Capital is pouring in, but a crypto winter is on its way, according to UBS of

© Reuters. – Analysts at investment bank UBS have warned that cryptocurrency markets may experience another “winter” of falling prices and not recovering for years.

The bank thus refers to the “winter” of 2018, when it and other cryptocurrencies fell more than 75% from previous highs. It then took them about three years to return to previous heights in 2017.

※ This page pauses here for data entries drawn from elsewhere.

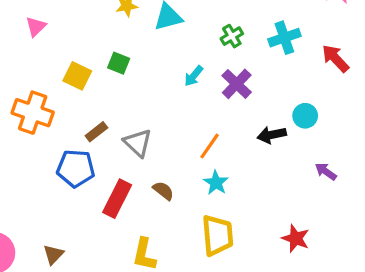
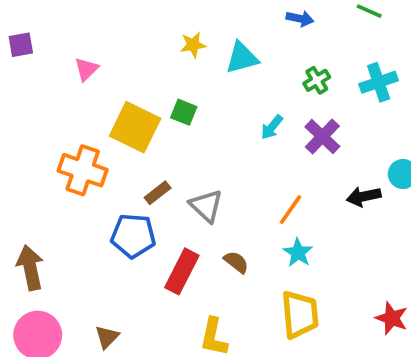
yellow square: (77, 76) -> (135, 127), size x1.5

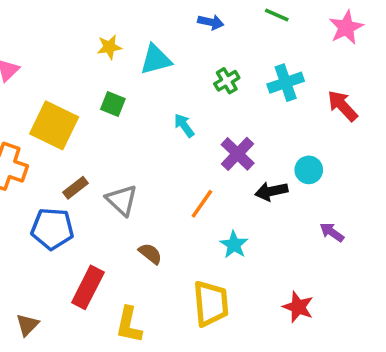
green square: (184, 112) -> (113, 104), moved
cyan arrow: (272, 127) -> (184, 125), turned 105
purple cross: (322, 137) -> (238, 154), moved
cyan star: (298, 253) -> (234, 245), moved
red rectangle: (182, 271) -> (88, 287), moved

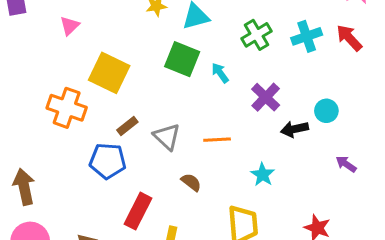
green cross: (227, 81) -> (257, 35), size x1.4
green square: (113, 104) -> (182, 59), moved, size x1.6
red arrow: (343, 106) -> (349, 38), moved
orange line: (202, 204) -> (217, 140), moved, turned 52

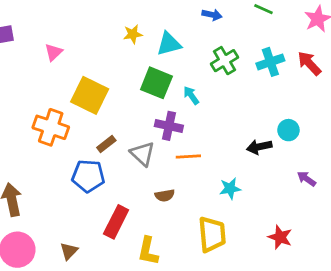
purple cross: (266, 97) -> (169, 126), moved, turned -32
cyan star: (263, 175) -> (230, 188), turned 30
brown semicircle: (191, 182) -> (165, 195), turned 132

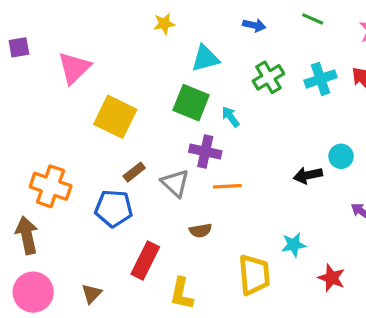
yellow star: (133, 34) -> (164, 24), moved
pink triangle: (54, 52) -> (74, 68), size x1.6
orange cross: (51, 127) -> (51, 186), moved
cyan star: (230, 188) -> (294, 245), moved

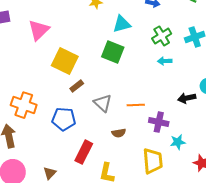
cyan arrow: (231, 117) -> (165, 61), moved, turned -56
purple cross: (205, 152) -> (159, 122), moved
brown rectangle: (134, 172) -> (77, 86), moved

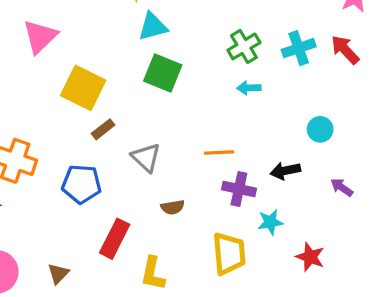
cyan triangle: (122, 24) -> (153, 27), moved
black arrow: (187, 98) -> (285, 171), moved
orange line: (136, 105) -> (219, 153), moved

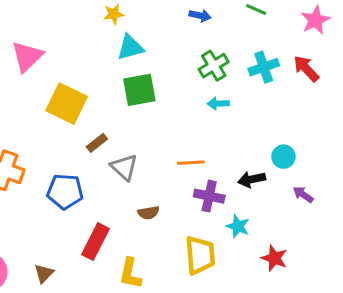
green square: (163, 73) -> (139, 90), turned -32
brown rectangle: (103, 129) -> (97, 143), moved
cyan circle: (320, 129) -> (283, 157), moved
cyan star: (270, 222) -> (238, 226), turned 30

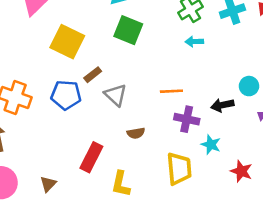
green square: (139, 90) -> (128, 30), turned 32
blue pentagon: (65, 191) -> (66, 95), moved

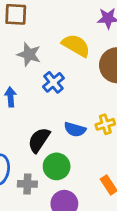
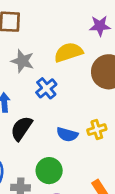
yellow semicircle: (76, 45) -> (68, 52), turned -48
black semicircle: (39, 140) -> (21, 128), moved

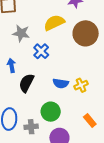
yellow cross: (97, 130) -> (81, 85), moved

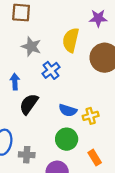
yellow semicircle: (54, 23) -> (71, 40), turned -60
green circle: (51, 112) -> (67, 139), moved

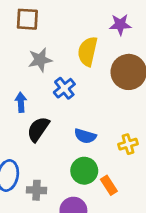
gray star: (31, 46) -> (40, 60), turned -30
yellow cross: (91, 116) -> (128, 144), moved
orange rectangle: (95, 158) -> (109, 185), moved

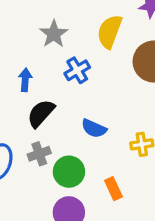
gray star: (40, 60) -> (54, 34), turned -30
green circle: (84, 171) -> (69, 172), moved
gray cross: (36, 190) -> (39, 154), moved, turned -30

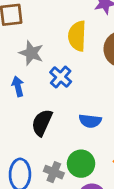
blue arrow: (25, 80) -> (18, 86), moved
gray cross: (39, 154) -> (54, 172), moved, turned -30

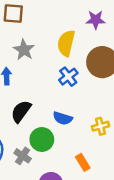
blue cross: (61, 77) -> (68, 77), moved
green circle: (81, 164) -> (42, 139), moved

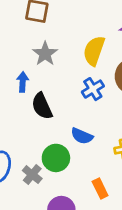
black semicircle: (21, 111) -> (42, 106), moved, turned -65

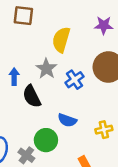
yellow semicircle: (94, 51) -> (61, 40), moved
gray star: (45, 54) -> (46, 69), moved

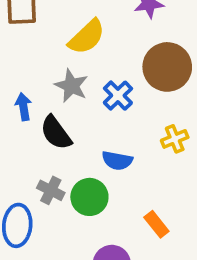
yellow semicircle: (61, 40) -> (87, 37), turned -140
yellow cross: (104, 130) -> (175, 139), moved
gray cross: (26, 155) -> (51, 190), moved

Large investors remain interested

Venture capital flows into the crypto space. According to the Financial Times, one of the biggest players – Andreessen Horowitz – intends to raise $ 4.5 billion for a new fund dedicated to companies working with blockchains.

More than $ 30 billion in venture capital and other forms of private equity flowed into cryptocurrency startups in 2021, according to PitchBook, more than seven times more than in 2020.

Crypto is approaching a turning point

According to UBS, cryptocurrencies gained momentum in 2021 in part due to liberal monetary policies flooding global markets with excess liquidity. But central banks should gradually normalize their policies and put pressure on alternative currencies like bitcoin, which have been boosted by “the associated excess liquidity.”

The idea that bitcoin is a store of value in an inflationary climate is also under closer scrutiny, according to UBS. While sovereign currencies may lose their purchasing power in the event of high inflation, their reserves are adjustable – they may contract and expand depending on economic growth and other variables.

This flexibility can help government currencies maintain their value in the long run, as opposed to “currencies like bitcoin, which have limited supply and are limited in their ability to act as a unit of account or currency of volatility,” says UBS.

Monetary tightening is one of the many reasons UBS is warning of another “crypto winter”.

Is Crypto about to lose its soul?

Blockchains like bitcoin began as decentralized ledgers with the aim of improving security, transparency and availability over existing payment systems dominated by banks and other institutions. But the Bitcoin network itself is becoming more centralized as the miners who operate the network consolidate.

In addition, many of the new blockchains are controlled by companies and entities, and the industry is moving towards a “proof of stake” model for processing transactions, which risks centralizing networks across blockchains. the hands of a few large operators.

Blockchain faces many challenges

“Blockchains cannot expand in practice without becoming the same systems they are designed to replace,” UBS claims. Blockchains are also vulnerable to hacks, fraud and theft, and they are far from widespread due to the technological complexity of even changing an account password.

For example, blockchain technology is difficult to scale because of its decentralized design, which requires everyone on the network to be able to oversee and verify transactions, UBS analysts said.

Finally, speculative excesses are on the rise – as blockchain-based apps and services attract more users and economic value, they will inevitably invite a closer regulatory inquiry. “High-flying barn coins and DeFi projects almost seem to be facing major setbacks from the authorities in the coming months,” says UBS.